Na segunda viagem, o trio voou até a Antártida de Hércules da FAB, mas, por um problema técnico, o avião não conseguiu pousar e teve de retornar. No segundo voo, o pouso finalmente ocorreu na base antártica chilena, mas, como já não havia mais condições meteorológicas de navegar até a estação brasileira, a solução foi pegar o navio de volta para a América do Sul. Só na terceira viagem, sete meses depois, é que a meteorologia ajudou e as filmagens na Antártida saíram conforme o planejado. "Lá é um lugar muito difícil para se fazer planos porque as coisas podem mudar de uma hora para outra", resume Julia. "É desgastante para o trabalho, mas ao mesmo tempo faz parte do projeto."
Para os militares do Endurance, o tempo parado no Chile significou um período menor de adaptação antes de todos irem embora e eles ficarem sozinhos para "invernar" na base. O documentário mostra os 14 homens e uma mulher se despedindo das famílias no Rio de Janeiro e depois, já na estação antártica, suas primeiras impressões sobre a região e as formas que foram adotando para lidar com a distância da família.
Um militar conta no documentário sobre o silêncio e "vazio tremendo" que sentiu quando apenas o grupo ficou na estação. A médica Fátima Oladejo - única mulher do grupo - lembra do impacto ao ver a Baía do Almirantado congelada.
Os dois navios polares da Marinha que dão apoio à estação - o Ary Rongel e o Almirante Maximiano - só navegam pela área entre outubro e março, no chamado verão antártico. Depois, cabe ao grupo-base manter a estação funcionando até que chegue nova equipe para substituí-lo. Nos meses de isolamento, o contato com o exterior se reduz principalmente a rádio e internet - que hoje tem conexão 4G, mas na época da gravação era bem ruim.
Julia conta que no inverno ainda falava com integrantes do Endurance por telefone. E deixou uma câmera para que filmassem sua rotina. No final, muitos acabaram lhe entregando imagens, mas feitas no celular. Juntos, esses registros amadores constituem uma das partes mais curiosas do documentário. O espectador pode ver, por exemplo, os 4 oficiais e 11 praças jogando futebol e fazendo churrasco no gelo. E se surpreender com a fartura do cardápio do "Arraiá do Endurance". Também tem a chance de acompanhar o Hércules atirando de paraquedas pacotes com produtos pessoais enviados aos militares pelas famílias e alimentos perecíveis, como frutas e legumes.
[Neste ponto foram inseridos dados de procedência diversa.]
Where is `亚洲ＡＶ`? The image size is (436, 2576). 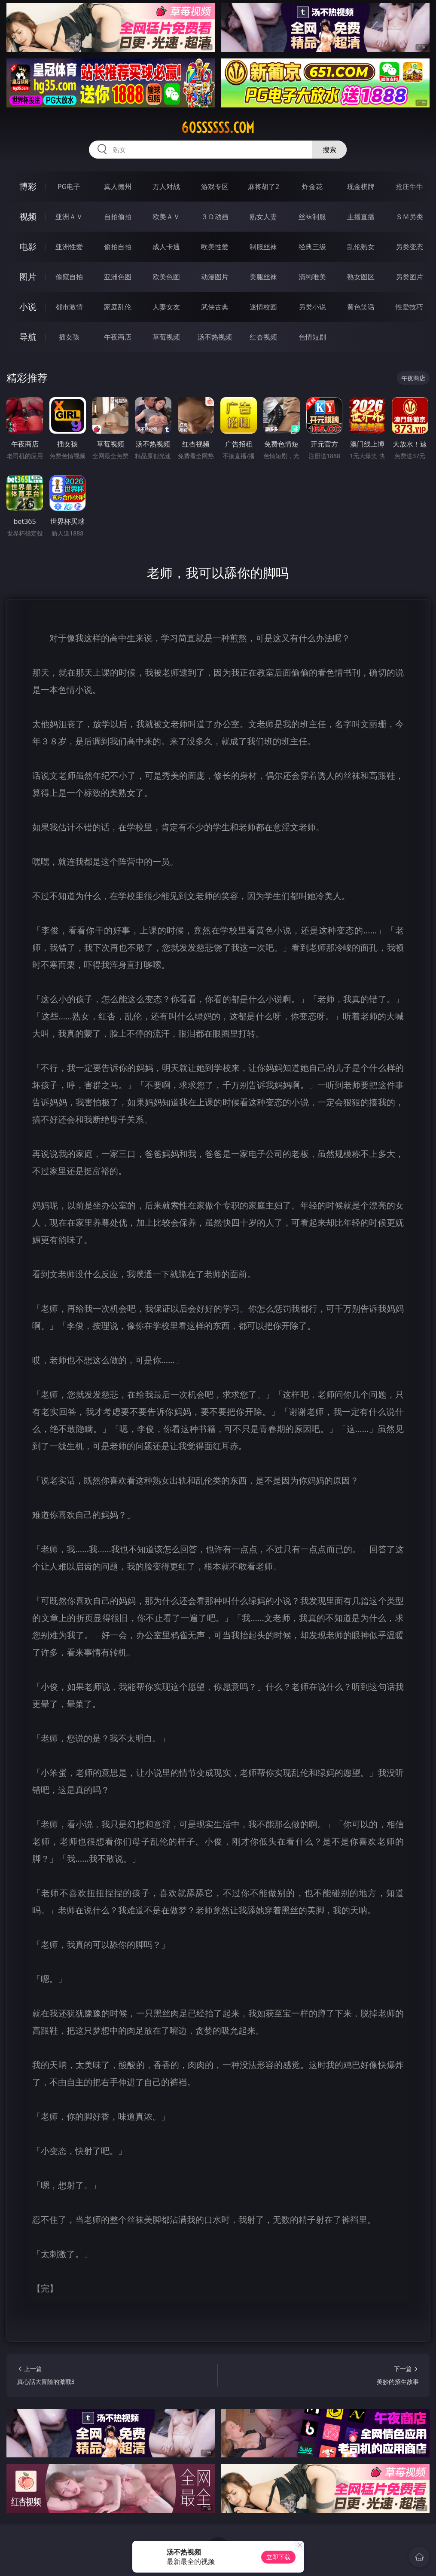 亚洲ＡＶ is located at coordinates (69, 216).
Outro ponto interessante são as reações pós-isolamento. Embora haja grande expectativa no grupo sobre o retorno dos navios e dos visitantes, quando eles finalmente chegam, a sensação muitas vezes é inversa, de invasão do espaço. A última cena mostra os militares sendo recebidos de volta pelas famílias. Amanhã, muitos deles devem se reencontrar no Rio, para ver a pré-estreia do documentário.
As informações são do jornal O Estado de S. Paulo.